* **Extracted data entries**
===
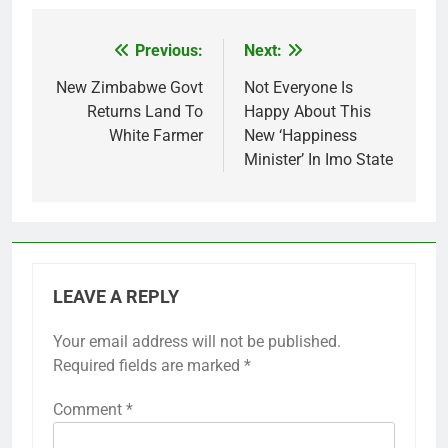
Previous:
Next:
Post
navigation
New Zimbabwe Govt
Not Everyone Is
Returns Land To
Happy About This
White Farmer
New ‘Happiness
Minister’ In Imo State
LEAVE A REPLY
Your email address will not be published.
Required fields are marked
*
Comment
*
===
* **Work instructions**
Would you retype the lines of the data above, from the one holding "Returns Land To" through its final line, exactly and without adding any other line?

* **Exercise response**
Returns Land To
Happy About This
White Farmer
New ‘Happiness
Minister’ In Imo State
LEAVE A REPLY
Your email address will not be published.
Required fields are marked
*
Comment
*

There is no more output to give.